**THE TASK:** Check every line of the entries below for "tylko", and copy the lines that have it.

**STORED DATA:**

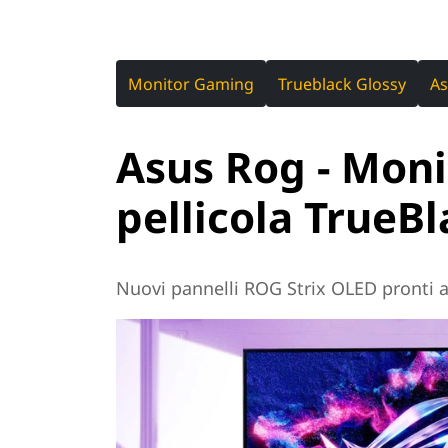
Monitor Gaming
Trueblack Glossy
As
Asus Rog - Mon
pellicola TrueB
Nuovi pannelli ROG Strix OLED pronti a 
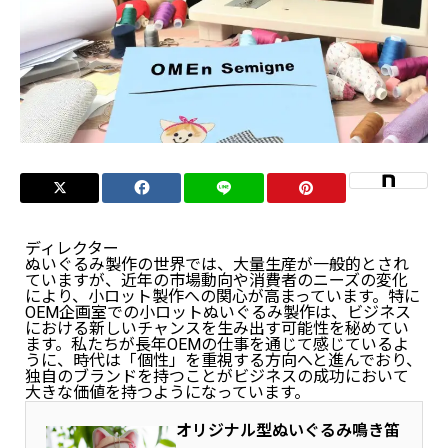
ディレクター
ぬいぐるみ製作の世界では、大量生産が一般的とされ
ていますが、近年の市場動向や消費者のニーズの変化
により、小ロット製作への関心が高まっています。特に
OEM企画室での小ロットぬいぐるみ製作は、ビジネス
における新しいチャンスを生み出す可能性を秘めてい
ます。私たちが長年OEMの仕事を通じて感じているよ
うに、時代は「個性」を重視する方向へと進んでおり、
独自のブランドを持つことがビジネスの成功において
大きな価値を持つようになっています。
オリジナル型ぬいぐるみ鳴き笛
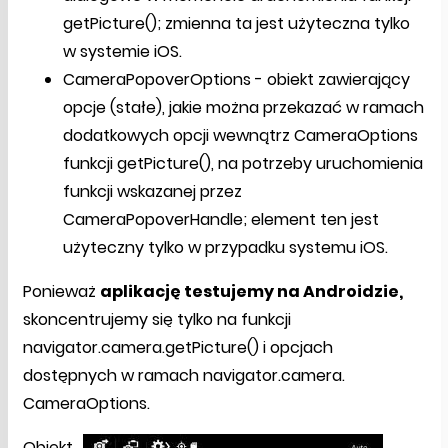
getPicture(); zmienna ta jest użyteczna tylko
w systemie iOS.
CameraPopoverOptions - obiekt zawierający
opcje (stałe), jakie można przekazać w ramach
dodatkowych opcji wewnątrz CameraOptions
funkcji getPicture(), na potrzeby uruchomienia
funkcji wskazanej przez
CameraPopoverHandle; element ten jest
użyteczny tylko w przypadku systemu iOS.
Ponieważ
aplikację testujemy na Androidzie,
skoncentrujemy się tylko na funkcji
navigator.camera.getPicture() i opcjach
dostępnych w ramach navigator.camera.
CameraOptions.
Obiekt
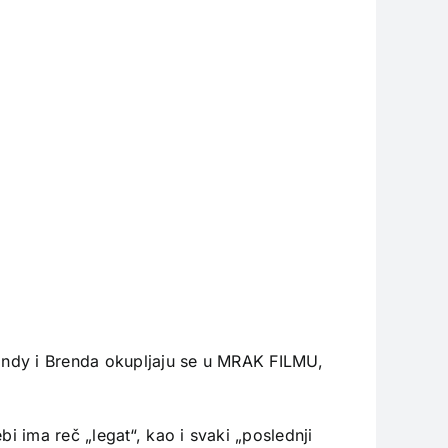
Cindy i Brenda okupljaju se u MRAK FILMU,
i ima reč „legat“, kao i svaki „poslednji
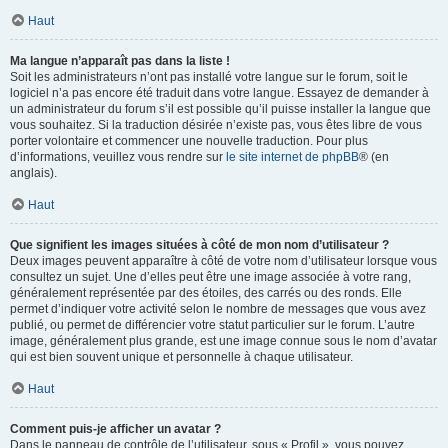
Haut
Ma langue n’apparaît pas dans la liste !
Soit les administrateurs n’ont pas installé votre langue sur le forum, soit le
logiciel n’a pas encore été traduit dans votre langue. Essayez de demander à
un administrateur du forum s’il est possible qu’il puisse installer la langue que
vous souhaitez. Si la traduction désirée n’existe pas, vous êtes libre de vous
porter volontaire et commencer une nouvelle traduction. Pour plus
d’informations, veuillez vous rendre sur
le site internet de phpBB
® (en
anglais).
Haut
Que signifient les images situées à côté de mon nom d’utilisateur ?
Deux images peuvent apparaître à côté de votre nom d’utilisateur lorsque vous
consultez un sujet. Une d’elles peut être une image associée à votre rang,
généralement représentée par des étoiles, des carrés ou des ronds. Elle
permet d’indiquer votre activité selon le nombre de messages que vous avez
publié, ou permet de différencier votre statut particulier sur le forum. L’autre
image, généralement plus grande, est une image connue sous le nom d’avatar
qui est bien souvent unique et personnelle à chaque utilisateur.
Haut
Comment puis-je afficher un avatar ?
Dans le panneau de contrôle de l’utilisateur, sous « Profil », vous pouvez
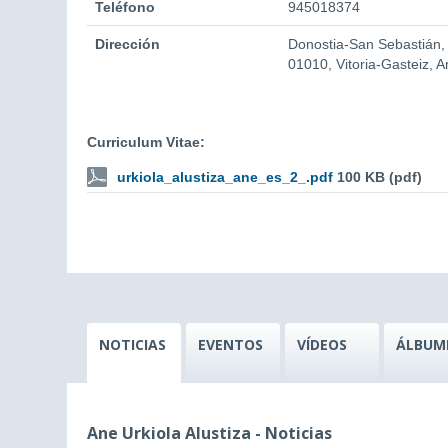
Teléfono
945018374
Dirección
Donostia-San Sebastián,
01010, Vitoria-Gasteiz, 
Curriculum Vitae:
urkiola_alustiza_ane_es_2_.pdf
100 KB (pdf)
NOTICIAS
EVENTOS
VÍDEOS
ÁLBUM
Ane Urkiola Alustiza - Noticias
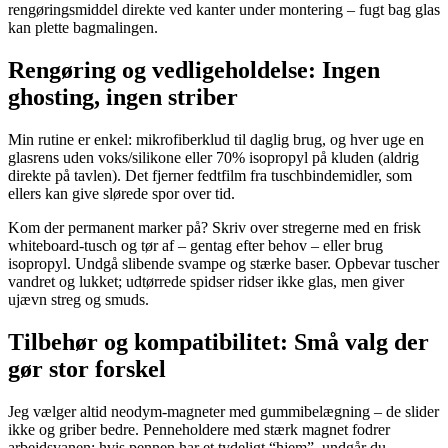
rengøringsmiddel direkte ved kanter under montering – fugt bag glas
kan plette bagmalingen.
Rengøring og vedligeholdelse: Ingen
ghosting, ingen striber
Min rutine er enkel: mikrofiberklud til daglig brug, og hver uge en
glasrens uden voks/silikone eller 70% isopropyl på kluden (aldrig
direkte på tavlen). Det fjerner fedtfilm fra tuschbindemidler, som
ellers kan give slørede spor over tid.
Kom der permanent marker på? Skriv over stregerne med en frisk
whiteboard‑tusch og tør af – gentag efter behov – eller brug
isopropyl. Undgå slibende svampe og stærke baser. Opbevar tuscher
vandret og lukket; udtørrede spidser ridser ikke glas, men giver
ujævn streg og smuds.
Tilbehør og kompatibilitet: Små valg der
gør stor forskel
Jeg vælger altid neodym‑magneter med gummibelægning – de slider
ikke og griber bedre. Penneholdere med stærk magnet fodrer
arbejdsvanen: hvis pennen har et tydeligt “hjem”, undgår du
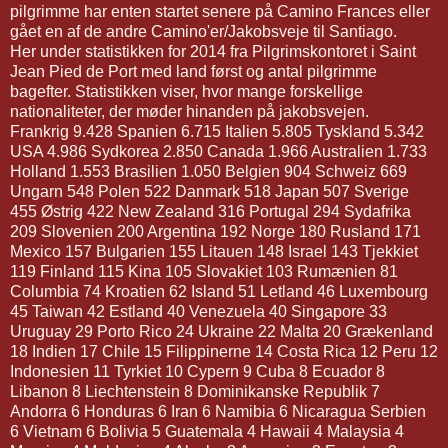
pilgrimme har enten startet senere på Camino Frances eller
gået en af de andre Camino'er/Jakobsveje til Santiago.
Her under statistikken for 2014 fra Pilgrimskontoret i Saint
Jean Pied de Port med land først og antal pilgrimme
bagefter. Statistikken viser, hvor mange forskellige
nationaliteter, der møder hinanden på jakobsvejen.
Frankrig 9.428 Spanien 6.715 Italien 5.805 Tyskland 5.342
USA 4.986 Sydkorea 2.850 Canada 1.966 Australien 1.733
Holland 1.553 Brasilien 1.050 Belgien 904 Schweiz 669
Ungarn 548 Polen 522 Danmark 518 Japan 507 Sverige
455 Østrig 422 New Zealand 316 Portugal 294 Sydafrika
209 Slovenien 200 Argentina 192 Norge 180 Rusland 171
Mexico 157 Bulgarien 155 Litauen 148 Israel 143 Tjekkiet
119 Finland 115 Kina 105 Slovakiet 103 Rumænien 81
Columbia 74 Kroatien 62 Island 51 Letland 46 Luxembourg
45 Taiwan 42 Estland 40 Venezuela 40 Singapore 33
Uruguay 29 Porto Rico 24 Ukraine 22 Malta 20 Grækenland
18 Indien 17 Chile 15 Filippinerne 14 Costa Rica 12 Peru 12
Indonesien 11 Tyrkiet 10 Cypern 9 Cuba 8 Ecuador 8
Libanon 8 Liechtenstein 8 Dominikanske Republik 7
Andorra 6 Honduras 6 Iran 6 Namibia 6 Nicaragua Serbien
6 Vietnam 6 Bolivia 5 Guatemala 4 Hawaii 4 Malaysia 4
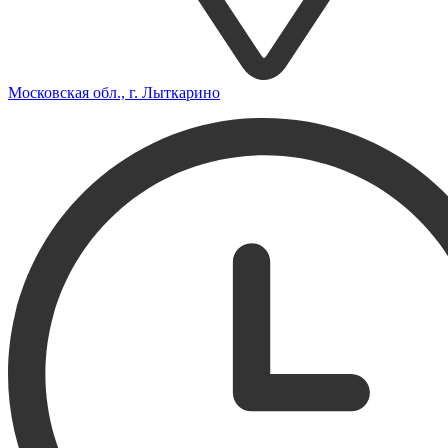
Московская обл., г. Лыткарино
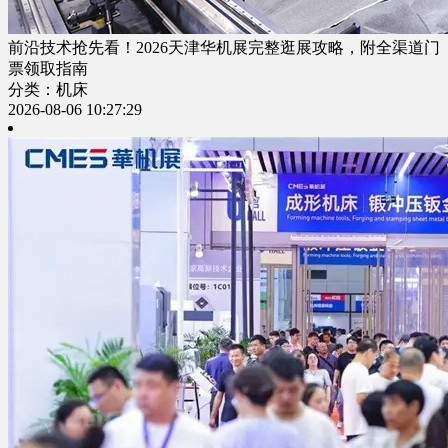
前沿技术抢先看！2026天津华机展完整逛展攻略，附全渠道门
票领取指南
分类：机床
2026-08-06 10:27:29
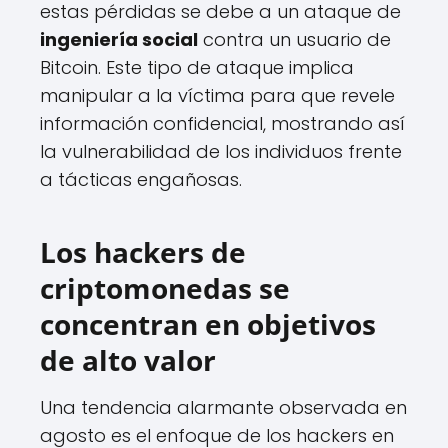
estas pérdidas se debe a un ataque de
ingeniería social
contra un usuario de
Bitcoin. Este tipo de ataque implica
manipular a la víctima para que revele
información confidencial, mostrando así
la vulnerabilidad de los individuos frente
a tácticas engañosas.
Los hackers de
criptomonedas se
concentran en objetivos
de alto valor
Una tendencia alarmante observada en
agosto es el enfoque de los hackers en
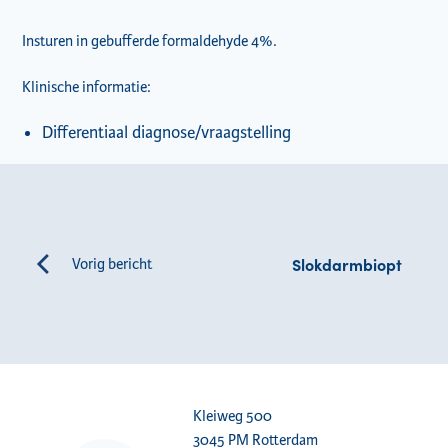
Insturen in gebufferde formaldehyde 4%.
Klinische informatie:
Differentiaal diagnose/vraagstelling
Slokdarmbiopt
Vorig bericht
Kleiweg 500
3045 PM Rotterdam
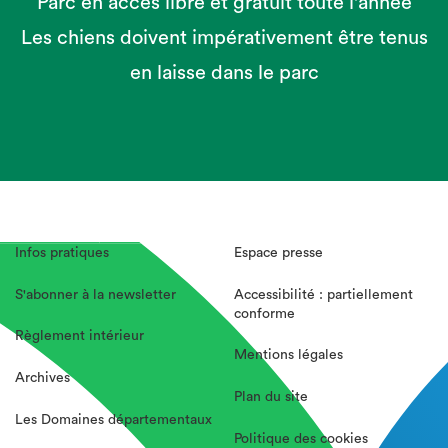
Parc en accès libre et gratuit toute l'année
Les chiens doivent impérativement être tenus
en laisse dans le parc
Infos pratiques
Espace presse
S'abonner à la newsletter
Accessibilité : partiellement
conforme
Règlement intérieur
Mentions légales
Archives
Plan du site
Les Domaines départementaux
Politique des cookies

**TASK RESULT:**
getPicture(); zmienna ta jest użyteczna tylko
użyteczny tylko w przypadku systemu iOS.
skoncentrujemy się tylko na funkcji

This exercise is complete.